With the furor of the campaign season behind him, Democratic Gov.-elect Ralph Northam returned to his more laid-back self Wednesday morning as he called for unity, announced his transition team and outlined his priorities for his upcoming four-year term.
After outperforming expectations by beating Republican Ed Gillespie by almost 9 percentage points in a race dominated by harsh attack ads, Northam repeatedly invoked the fabled “Virginia Way” as he called for a bipartisan reset.
“We live in the greatest state in this country. And we have so much potential,” Northam said at a news conference in Richmond. “And it’s time to put some of the ideology, put some of the divisiveness aside and bring people to the table.”
As some Democrats continued to blast Gillespie for ads they said were racially tinged, Northam seemed ready to move on.
“He’s a good man,” Northam said of Gillespie. “And he ran to make Virginia a better commonwealth. And so I appreciate that. Ed is willing to heal Virginia with me, to bring people together.”

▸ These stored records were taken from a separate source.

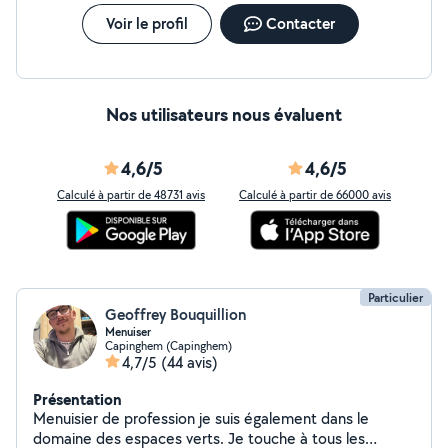
Voir le profil
Contacter
Nos utilisateurs nous évaluent
4,6/5
4,6/5
Calculé à partir de 48731 avis
Calculé à partir de 66000 avis
Particulier
Geoffrey Bouquillion
Menuiser
Capinghem (Capinghem)
4,7/5
(44 avis)
Présentation
Menuisier de profession je suis également dans le
domaine des espaces verts. Je touche à tous les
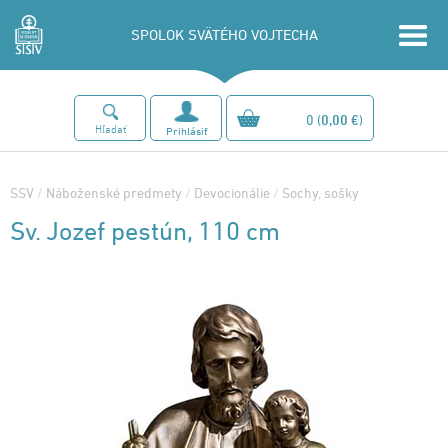
SPOLOK SVÄTÉHO VOJTECHA
0
(
0,00 €
)
Hľadať
Prihlásiť
SSV
/
Náboženské predmety
/
Devocionálie
/
Sochy, sošky
Sv. Jozef pestún, 110 cm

After Democrats rode a wave of animosity toward President Donald Trump to a sweep in statewide races and major gains in the House of Delegates, Northam said he’ll stand up to Trump in some areas, and work with him in others.

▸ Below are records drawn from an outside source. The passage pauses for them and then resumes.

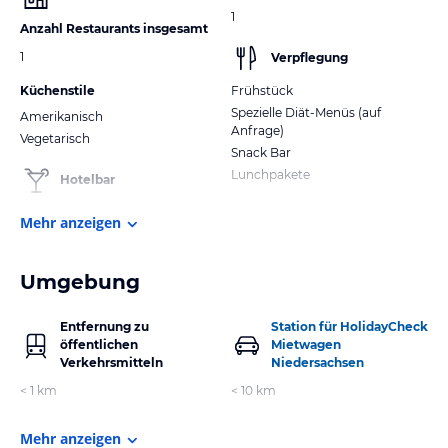
1
Anzahl Restaurants insgesamt
1
Verpflegung
Küchenstile
Frühstück
Spezielle Diät-Menüs (auf
Amerikanisch
Anfrage)
Vegetarisch
Snack Bar
Lunchpakete
Hotelbar
Mehr anzeigen
Umgebung
Entfernung zu
Station für HolidayCheck
öffentlichen
Mietwagen
Verkehrsmitteln
Niedersachsen
< 1 km
< 10 km
Mehr anzeigen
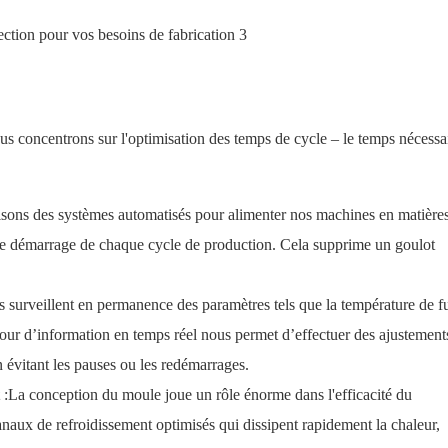
 concentrons sur l'optimisation des temps de cycle – le temps nécessa
isons des systèmes automatisés pour alimenter nos machines en matière
nt le démarrage de chaque cycle de production. Cela supprime un goulot
 surveillent en permanence des paramètres tels que la température de fu
etour d’information en temps réel nous permet d’effectuer des ajustement
n évitant les pauses ou les redémarrages.
t
:La conception du moule joue un rôle énorme dans l'efficacité du
aux de refroidissement optimisés qui dissipent rapidement la chaleur,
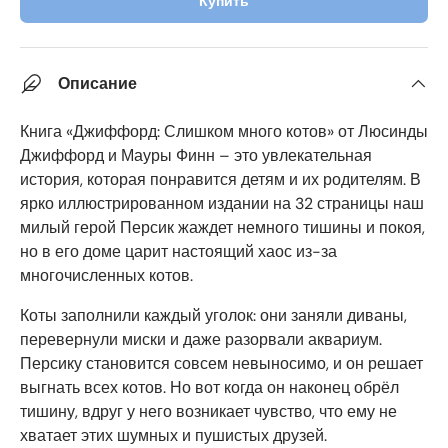
Купить
Описание
Книга «Джиффорд: Слишком много котов» от Люсинды
Джиффорд и Мауры Финн – это увлекательная
история, которая понравится детям и их родителям. В
ярко иллюстрированном издании на 32 страницы наш
милый герой Персик жаждет немного тишины и покоя,
но в его доме царит настоящий хаос из-за
многочисленных котов.
Коты заполнили каждый уголок: они заняли диваны,
перевернули миски и даже разорвали аквариум.
Персику становится совсем невыносимо, и он решает
выгнать всех котов. Но вот когда он наконец обрёл
тишину, вдруг у него возникает чувство, что ему не
хватает этих шумных и пушистых друзей.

“If he plans to build up the military, that obviously would be very good for Virginia,” Northam said.
Northam said that when he takes office in January, he will focus on economic improvement in rural areas, promoting diversity, fighting the opioid crisis and expanding access to health care.
With Democrats on pace to flip more than a dozen seats in the House, the prospect of passing some form of Medicaid expansion suddenly seems within reach for Northam’s term after McAuliffe was unable to get it through the GOP-dominated House.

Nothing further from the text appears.